> [What the task requires] Skip the pictures and return every entry exactly as written.

—————

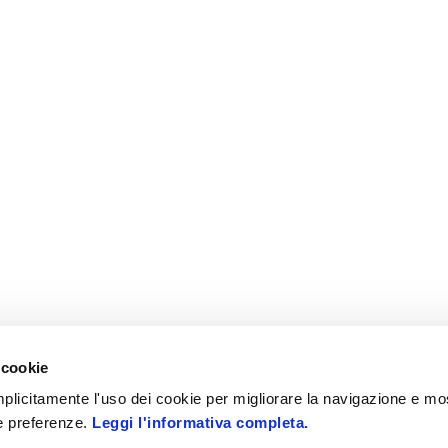
 cookie
 implicitamente l'uso dei cookie per migliorare la navigazione e mo
ue preferenze.
Leggi l'informativa completa.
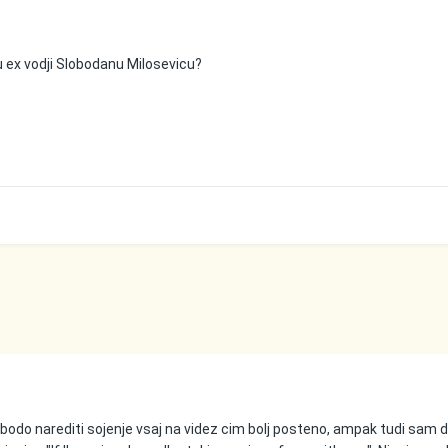
u ex vodji Slobodanu Milosevicu?
i bodo narediti sojenje vsaj na videz cim bolj posteno, ampak tudi sam 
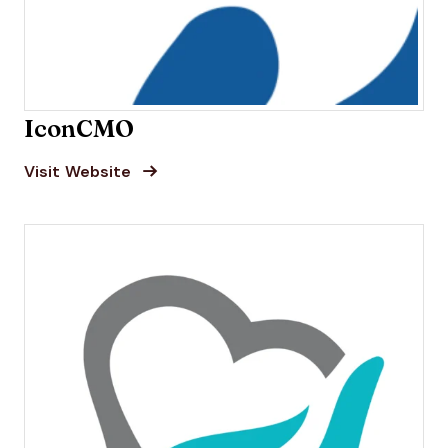
IconCMO
Opens new window
Opens New Window
Visit Website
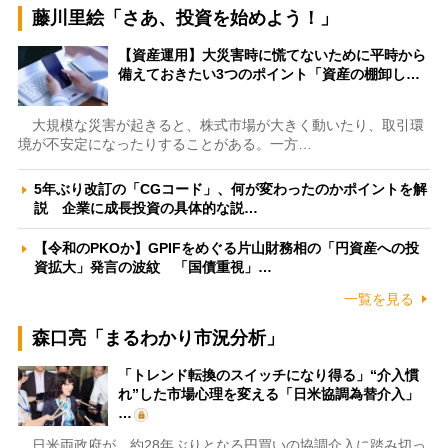
藤川里絵「さあ、投資を始めよう！」
【資産運用】大災害時に慌てないために平時から
備えておきたい3つのポイント「資産の棚卸し…
大規模な災害が起きると、株式市場が大きく動いたり、取引環
境が不安定になったりすることがある。一方…
5年ぶり改訂の「CGコード」、何が変わったのかポイントを解
説 企業に成長投資の具体的な説…
【令和のPKOか】GPIFをめぐる片山財務相の「円資産への投
資拡大」発言の波紋 「国債重視」…
一覧を見る
森口亮「まるわかり市況分析」
「トレンド転換のスイッチになり得る」“介入慣
れ”した市場心理を変える「日米協調為替介入」
…
日米両政府が、約28年ぶりとなる円買いの協調介入に踏み切っ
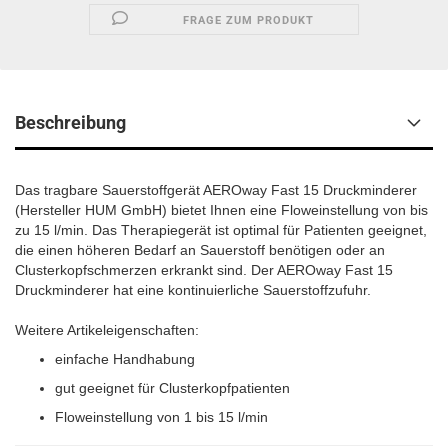
FRAGE ZUM PRODUKT
Beschreibung
Das tragbare Sauerstoffgerät AEROway Fast 15 Druckminderer
(Hersteller HUM GmbH) bietet Ihnen eine Floweinstellung von bis
zu 15 l/min. Das Therapiegerät ist optimal für Patienten geeignet,
die einen höheren Bedarf an Sauerstoff benötigen oder an
Clusterkopfschmerzen erkrankt sind. Der AEROway Fast 15
Druckminderer hat eine kontinuierliche Sauerstoffzufuhr.
Weitere Artikeleigenschaften:
einfache Handhabung
gut geeignet für Clusterkopfpatienten
Floweinstellung von 1 bis 15 l/min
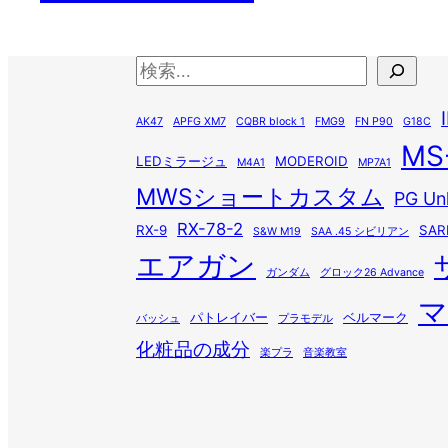
検
索
AK47
APFG XM7
CQBR block 1
FMG9
FN P90
G18C
MS
LEDミラージュ
MODEROID
M4A1
MP7A1
MWSショートカスタム
PG Un
RX-78-2
RX-9
SAR
S&W M19
SAA .45 シビリアン
エアガン
ガンダム
グロック26 Advance
マ
パトレイバー
ベルマーク
バッシュ
プラモデル
化粧品の成分
楽プラ
音楽教室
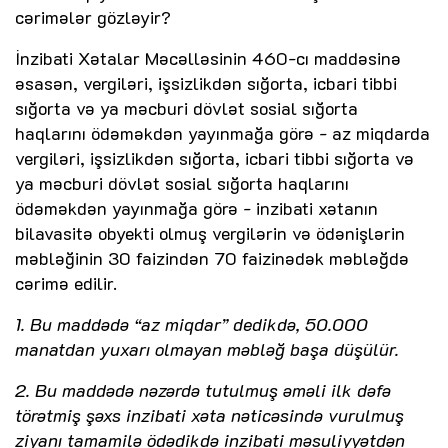
cərimələr gözləyir?
İnzibati Xətalar Məcəlləsinin 460-cı maddəsinə
əsasən, vergiləri, işsizlikdən sığorta, icbari tibbi
sığorta və ya məcburi dövlət sosial sığorta
haqlarını ödəməkdən yayınmağa görə - az miqdarda
vergiləri, işsizlikdən sığorta, icbari tibbi sığorta və
ya məcburi dövlət sosial sığorta haqlarını
ödəməkdən yayınmağa görə - inzibati xətanın
bilavasitə obyekti olmuş vergilərin və ödənişlərin
məbləğinin 30 faizindən 70 faizinədək məbləğdə
cərimə edilir.
1. Bu maddədə “az miqdar” dedikdə, 50.000
manatdan yuxarı olmayan məbləğ başa düşülür.
2. Bu maddədə nəzərdə tutulmuş əməli ilk dəfə
törətmiş şəxs inzibati xəta nəticəsində vurulmuş
ziyanı tamamilə ödədikdə inzibati məsuliyyətdən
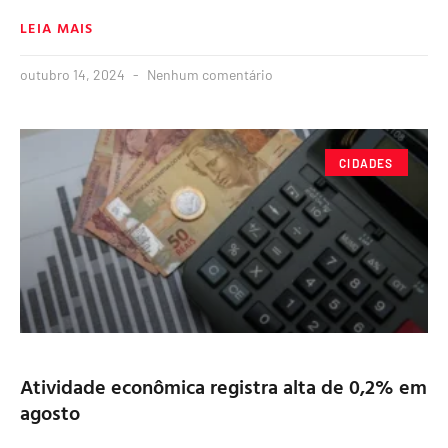
LEIA MAIS
outubro 14, 2024
Nenhum comentário
CIDADES
Atividade econômica registra alta de 0,2% em
agosto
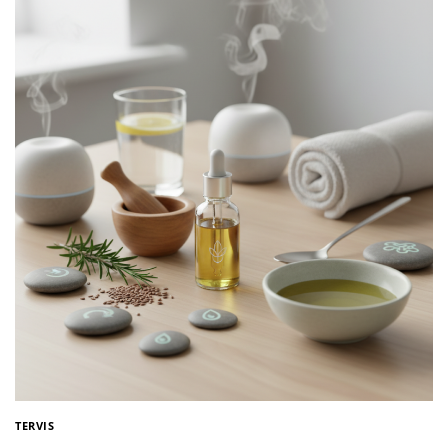
TERVIS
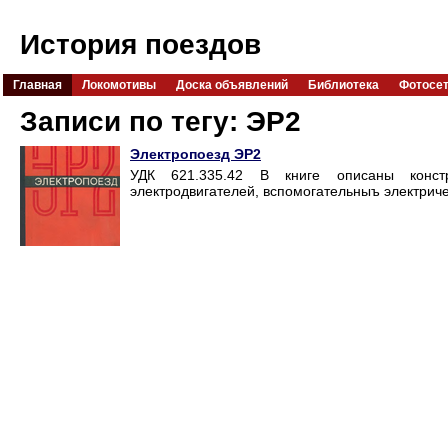
История поездов
Главная
Локомотивы
Доска объявлений
Библиотека
Фотосе
Записи по тегу: ЭР2
Электропоезд ЭР2
УДК 621.335.42 В книге описаны констр
электродвигателей, вспомогательныъ электриче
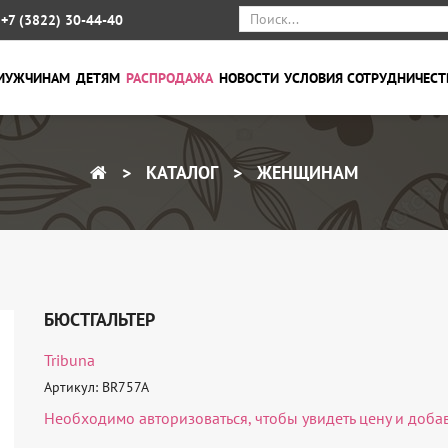
+7 (3822) 30-44-40
МУЖЧИНАМ
ДЕТЯМ
РАСПРОДАЖА
НОВОСТИ
УСЛОВИЯ СОТРУДНИЧЕСТ
КАТАЛОГ
ЖЕНЩИНАМ
БЮСТГАЛЬТЕР
Tribuna
Артикул: BR757A
Необходимо
авторизоваться
, чтобы увидеть цену и доба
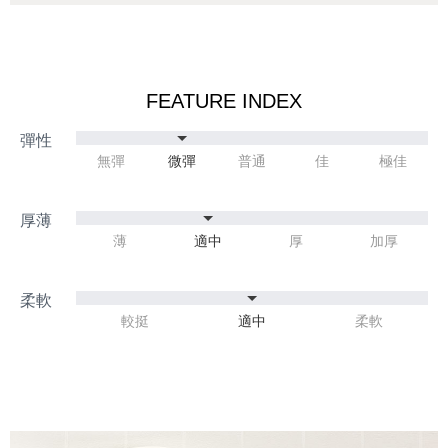
FEATURE INDEX
無彈
微彈
普通
佳
極佳
薄
適中
厚
加厚
較挺
適中
柔軟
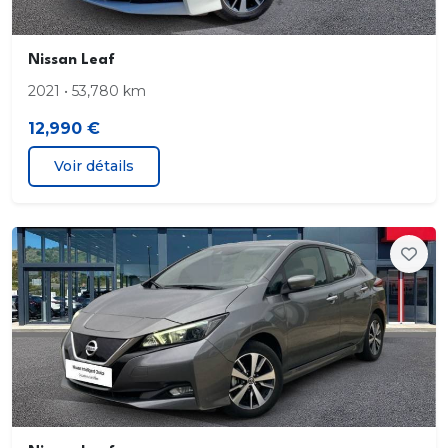
Nissan Leaf
2021 • 53,780 km
12,990 €
Voir détails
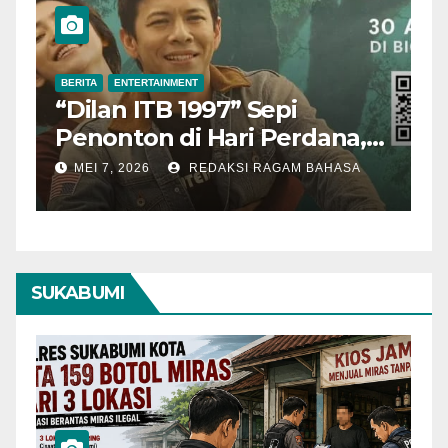
BERITA
ENTERTAINMENT
BERITA
“Dilan ITB 1997” Sepi
Akt
Penonton di Hari Perdana,
Men
Pengamat Nilai Cerita
Ta
MEI 7, 2026
REDAKSI RAGAM BAHASA
MEI
Kurang Kuat
SUKABUMI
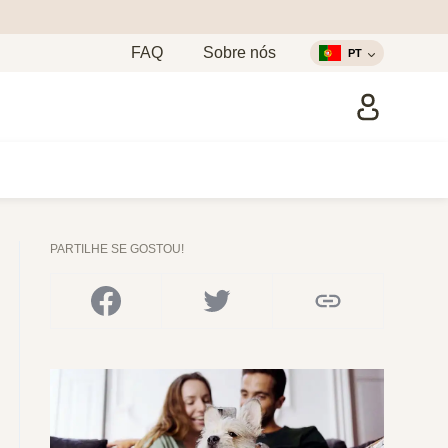
FAQ
Sobre nós
PT
PARTILHE SE GOSTOU!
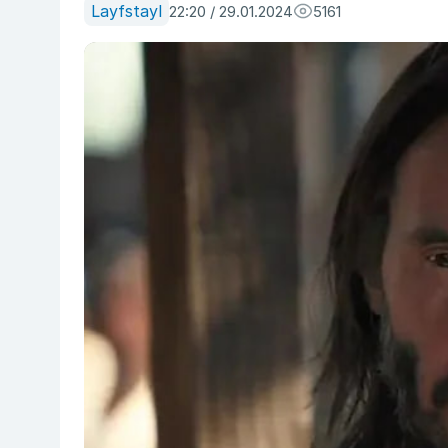
Layfstayl
22:20 / 29.01.2024
5161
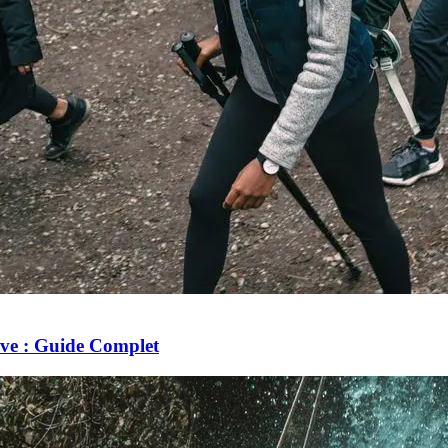
ve : Guide Complet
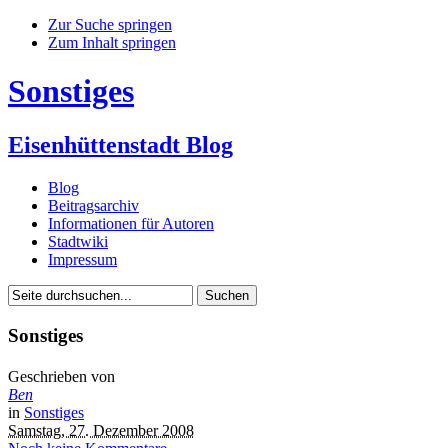
Zur Suche springen
Zum Inhalt springen
Sonstiges
Eisenhüttenstadt Blog
Blog
Beitragsarchiv
Informationen für Autoren
Stadtwiki
Impressum
Sonstiges
Geschrieben von
Ben
in
Sonstiges
Samstag, 27. Dezember 2008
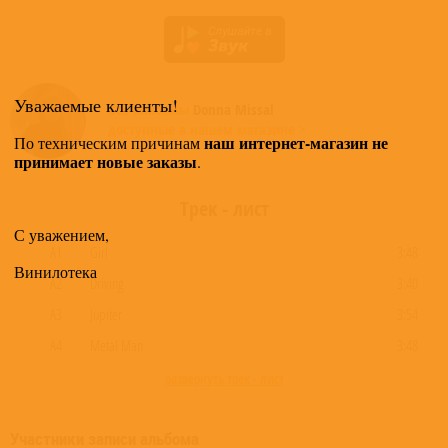
Уважаемые клиенты!
Все альбомы
Donna Missal
доступные в нашем магазине >
наш интернет-магазин не
По техническим причинам
принимает новые заказы
.
Трек - лист
С уважением,
A1
Girl
3:48
Винилотека
A2
Driving
3:40
A3
Jupiter
3:54
A4
Metal Man
3:48
развернуть трек - лист
Участники записи альбома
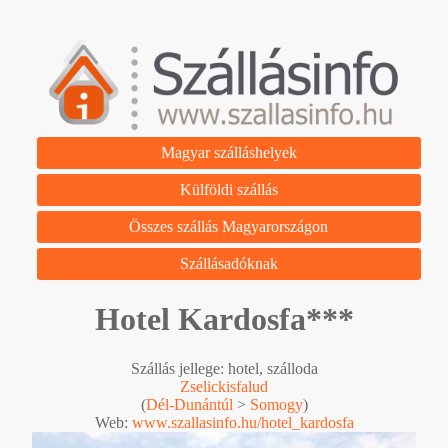
Magyar szálláshelyek
Külföldi szállás
Összes szállás Magyarországon
Szállásadóknak
Hotel Kardosfa***
Szállás jellege: hotel, szálloda
Zselickisfalud
(
Dél-Dunántúl
>
Somogy
)
Web:
www.szallasinfo.hu/hotel_kardosfa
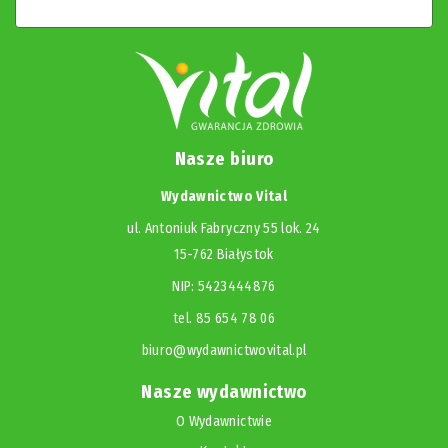
Nasze biuro
Wydawnictwo Vital
ul. Antoniuk Fabryczny 55 lok. 24
15-762 Białystok
NIP: 5423444876
tel. 85 654 78 06
biuro@wydawnictwovital.pl
Nasze wydawnictwo
O Wydawnictwie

—————

> [Result of this task]
 cookie
 implicitamente l'uso dei cookie per migliorare la navigazione e mo
ue preferenze.
Leggi l'informativa completa.
u ex vodji Slobodanu Milosevicu?
i bodo narediti sojenje vsaj na videz cim bolj posteno, ampak tudi sam 
IconCMO
Opens new window
Opens New Window
Visit Website
藤川里絵「さあ、投資を始めよう！」
【資産運用】大災害時に慌てないために平時から
備えておきたい3つのポイント「資産の棚卸し…
大規模な災害が起きると、株式市場が大きく動いたり、取引環
境が不安定になったりすることがある。一方…
5年ぶり改訂の「CGコード」、何が変わったのかポイントを解
説 企業に成長投資の具体的な説…
【令和のPKOか】GPIFをめぐる片山財務相の「円資産への投
資拡大」発言の波紋 「国債重視」…
一覧を見る
森口亮「まるわかり市況分析」
「トレンド転換のスイッチになり得る」“介入慣
れ”した市場心理を変える「日米協調為替介入」
…
日米両政府が、約28年ぶりとなる円買いの協調介入に踏み切っ
FRAGE ZUM PRODUKT
Beschreibung
Das tragbare Sauerstoffgerät AEROway Fast 15 Druckminderer
(Hersteller HUM GmbH) bietet Ihnen eine Floweinstellung von bis
zu 15 l/min. Das Therapiegerät ist optimal für Patienten geeignet,
die einen höheren Bedarf an Sauerstoff benötigen oder an
Clusterkopfschmerzen erkrankt sind. Der AEROway Fast 15
Druckminderer hat eine kontinuierliche Sauerstoffzufuhr.
Weitere Artikeleigenschaften:
einfache Handhabung
gut geeignet für Clusterkopfpatienten
Floweinstellung von 1 bis 15 l/min
検
索
AK47
APFG XM7
CQBR block 1
FMG9
FN P90
G18C
MS
LEDミラージュ
MODEROID
M4A1
MP7A1
MWSショートカスタム
PG Un
RX-78-2
RX-9
SAR
S&W M19
SAA .45 シビリアン
エアガン
ガンダム
グロック26 Advance
マ
パトレイバー
ベルマーク
バッシュ
プラモデル
化粧品の成分
楽プラ
音楽教室
cərimələr gözləyir?
İnzibati Xətalar Məcəlləsinin 460-cı maddəsinə
əsasən, vergiləri, işsizlikdən sığorta, icbari tibbi
sığorta və ya məcburi dövlət sosial sığorta
haqlarını ödəməkdən yayınmağa görə - az miqdarda
vergiləri, işsizlikdən sığorta, icbari tibbi sığorta və
ya məcburi dövlət sosial sığorta haqlarını
ödəməkdən yayınmağa görə - inzibati xətanın
bilavasitə obyekti olmuş vergilərin və ödənişlərin
məbləğinin 30 faizindən 70 faizinədək məbləğdə
cərimə edilir.
1. Bu maddədə “az miqdar” dedikdə, 50.000
manatdan yuxarı olmayan məbləğ başa düşülür.
2. Bu maddədə nəzərdə tutulmuş əməli ilk dəfə
törətmiş şəxs inzibati xəta nəticəsində vurulmuş
ziyanı tamamilə ödədikdə inzibati məsuliyyətdən
LEIA MAIS
outubro 14, 2024
Nenhum comentário
CIDADES
Atividade econômica registra alta de 0,2% em
agosto
TERVIS
История поездов
Главная
Локомотивы
Доска объявлений
Библиотека
Фотосе
Записи по тегу: ЭР2
Электропоезд ЭР2
УДК 621.335.42 В книге описаны констр
электродвигателей, вспомогательныъ электриче
+7 (3822) 30-44-40
МУЖЧИНАМ
ДЕТЯМ
РАСПРОДАЖА
НОВОСТИ
УСЛОВИЯ СОТРУДНИЧЕСТ
КАТАЛОГ
ЖЕНЩИНАМ
БЮСТГАЛЬТЕР
Tribuna
Артикул: BR757A
Необходимо
авторизоваться
, чтобы увидеть цену и доба
FEATURE INDEX
無彈
微彈
普通
佳
極佳
薄
適中
厚
加厚
較挺
適中
柔軟
Nissan Leaf
2021 • 53,780 km
12,990 €
Voir détails
BERITA
ENTERTAINMENT
BERITA
“Dilan ITB 1997” Sepi
Akt
Penonton di Hari Perdana,
Men
Pengamat Nilai Cerita
Ta
MEI 7, 2026
REDAKSI RAGAM BAHASA
MEI
Kurang Kuat
SUKABUMI
FAQ
Sobre nós
PT
PARTILHE SE GOSTOU!
Layfstayl
22:20 / 29.01.2024
5161
ve : Guide Complet
Zur Suche springen
Zum Inhalt springen
Sonstiges
Eisenhüttenstadt Blog
Blog
Beitragsarchiv
Informationen für Autoren
Stadtwiki
Impressum
Sonstiges
Geschrieben von
Ben
in
Sonstiges
Samstag, 27. Dezember 2008
Уважаемые клиенты!
Все альбомы
Donna Missal
доступные в нашем магазине >
наш интернет-магазин не
По техническим причинам
принимает новые заказы
.
Трек - лист
С уважением,
A1
Girl
3:48
Винилотека
A2
Driving
3:40
A3
Jupiter
3:54
A4
Metal Man
3:48
развернуть трек - лист
Участники записи альбома
Magyar szálláshelyek
Külföldi szállás
Összes szállás Magyarországon
Szállásadóknak
Hotel Kardosfa***
Szállás jellege: hotel, szálloda
Zselickisfalud
(
Dél-Dunántúl
>
Somogy
)
Web:
www.szallasinfo.hu/hotel_kardosfa
Nasze biuro
Wydawnictwo Vital
ul. Antoniuk Fabryczny 55 lok. 24
15-762 Białystok
NIP: 5423444876
tel. 85 654 78 06
biuro@wydawnictwovital.pl
Nasze wydawnictwo
O Wydawnictwie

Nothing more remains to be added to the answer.